Un regolamento per migliorare l’utilizzo dei trabocchi

di Vito Sbrocchi

Da tempo se ne avvertiva la necessità per via della nota carenza legislativa regionale. Così i Comuni di San Vito Chietino, Rocca San Giovanni, Fossacesia e Torino di Sangro hanno pensato bene di munirsi di un apposito regolamento organico che, oltre a disciplinare nel migliore dei modi l’utilizzo dei trabocchi, servirà per tutelare le caratteristiche bilance da pesca dislocate lungo la costa teatina. La nuova normativa intercomunale, che entrerà in vigore il prossimo mese di giugno, si divide in tre parti fondamentali. Innanzitutto si individuano i principali elementi strutturali della macchina da pesca (passerella, piano di pesca e sistema pescante), che dovranno essere realizzati con materiali appropriati e con specifiche dimensioni. Si passa poi alle funzioni consentite. Oltre alla storica attività della pesca, i trabocchi potranno essere utilizzati per attività di pesca-turismo (ristorazione col solo impiego di prodotti e pescato locale), didattica per le scuole, centri di educazione ambientale e come vetrina dei prodotti della pesca, dell’agricoltura e dell’enogastronomia.
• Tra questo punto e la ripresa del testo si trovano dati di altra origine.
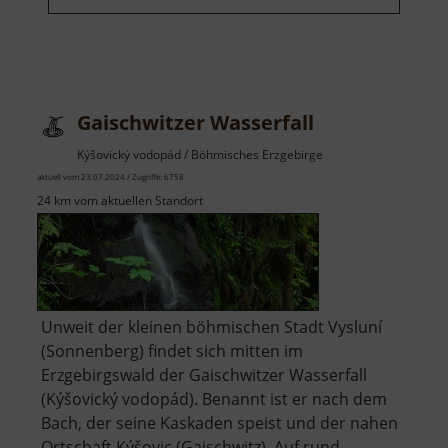
Gaischwitzer Wasserfall
Kýšovický vodopád / Böhmisches Erzgebirge
aktuell vom 23.07.2024 / Zugriffe: 6758
24 km vom aktuellen Standort
Unweit der kleinen böhmischen Stadt Vysluní
(Sonnenberg) findet sich mitten im
Erzgebirgswald der Gaischwitzer Wasserfall
(Kýšovický vodopád). Benannt ist er nach dem
Bach, der seine Kaskaden speist und der nahen
Ortschaft Kýšovic (Gaischwitz). Auf rund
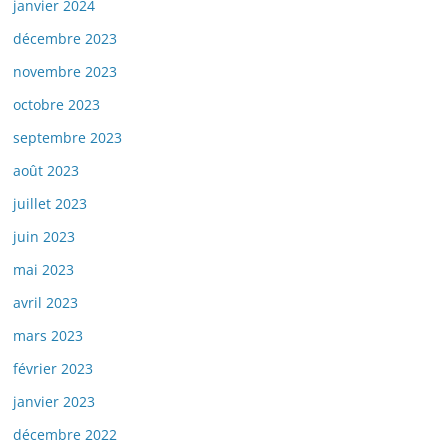
janvier 2024
décembre 2023
novembre 2023
octobre 2023
septembre 2023
août 2023
juillet 2023
juin 2023
mai 2023
avril 2023
mars 2023
février 2023
janvier 2023
décembre 2022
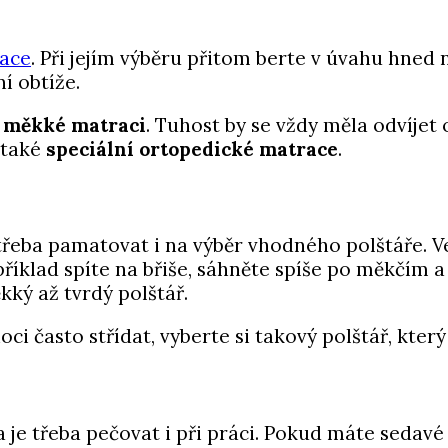
ace
. Při jejím výběru přitom berte v úvahu hned 
í obtíže.
a měkké matraci
. Tuhost by se vždy měla odvíjet
 také
speciální ortopedické matrace
.
řeba pamatovat i na výběr vhodného polštáře. Vel
říklad spíte na břiše, sáhněte spíše po měkčím a
kký až tvrdý polštář.
oci často střídat, vyberte si takový polštář, kter
je třeba pečovat i při práci. Pokud máte sedavé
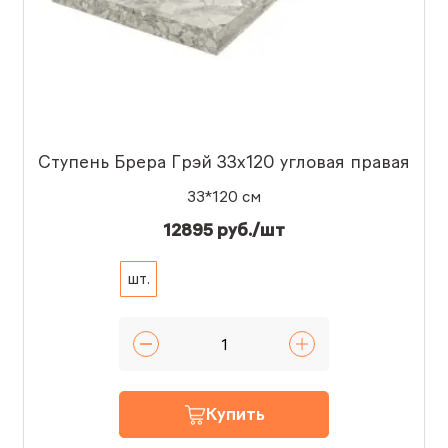
Ступень Брера Грэй 33x120 угловая правая
33*120 см
12895 руб./шт
шт.
Купить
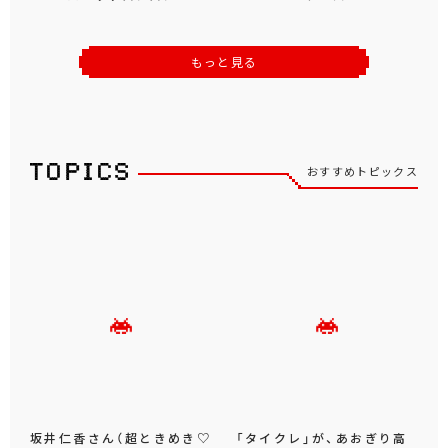
もっと見る
おすすめトピックス
坂井仁香さん（超ときめき♡
「タイクレ」が、あおぎり高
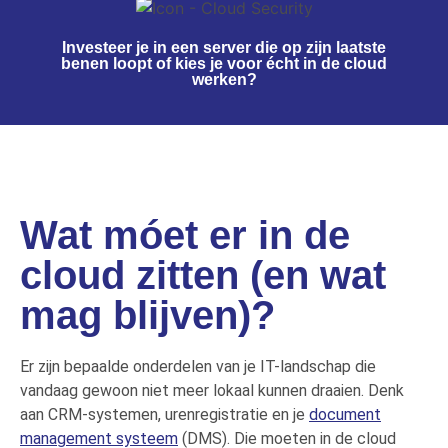
Investeer je in een server die op zijn laatste
benen loopt of kies je voor écht in de cloud
werken?
Wat móet er in de
cloud zitten (en wat
mag blijven)?
Er zijn bepaalde onderdelen van je IT-landschap die
vandaag gewoon niet meer lokaal kunnen draaien. Denk
aan CRM-systemen, urenregistratie en je
document
management systeem
(DMS). Die moeten in de cloud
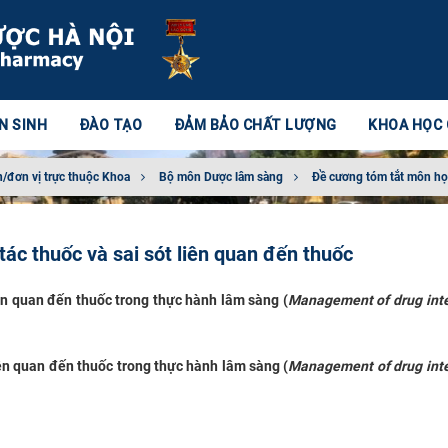
N SINH
ĐÀO TẠO
ĐẢM BẢO CHẤT LƯỢNG
KHOA HỌC
/đơn vị trực thuộc Khoa
Bộ môn Dược lâm sàng
Đề cương tóm tắt môn h
tác thuốc và sai sót liên quan đến thuốc
iên quan đến thuốc trong thực hành lâm sàng
(
Management of drug inte
liên quan đến thuốc trong thực hành lâm sàng
(
Management of drug inte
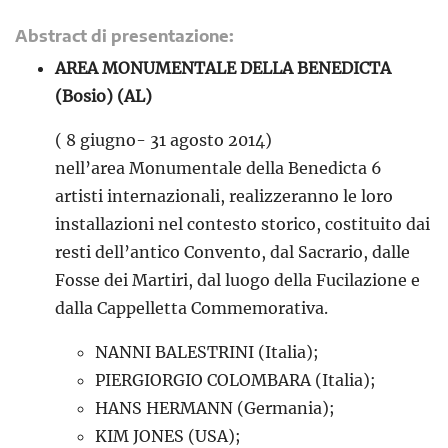
Abstract di presentazione:
AREA MONUMENTALE DELLA BENEDICTA
(Bosio) (AL)
( 8 giugno- 31 agosto 2014)
nell’area Monumentale della Benedicta 6
artisti internazionali, realizzeranno le loro
installazioni nel contesto storico, costituito dai
resti dell’antico Convento, dal Sacrario, dalle
Fosse dei Martiri, dal luogo della Fucilazione e
dalla Cappelletta Commemorativa.
NANNI BALESTRINI (Italia);
PIERGIORGIO COLOMBARA (Italia);
HANS HERMANN (Germania);
KIM JONES (USA);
Tra le novità del regolamento intercomunale per i trabocchi c’è quella che obbliga i traboccanti a partecipare alle attività e alle manifestazioni organizzate dagli enti territoriali sulla didattica, l’educazione ambientale e la promozione della conoscenza del territorio. L’ultimo aspetto della nuova normativa riguarda i procedimenti per il rilascio delle autorizzazioni amministrative (che varieranno in base ai lavori da eseguire) e le modalità per il rilascio del certificato di agibilità.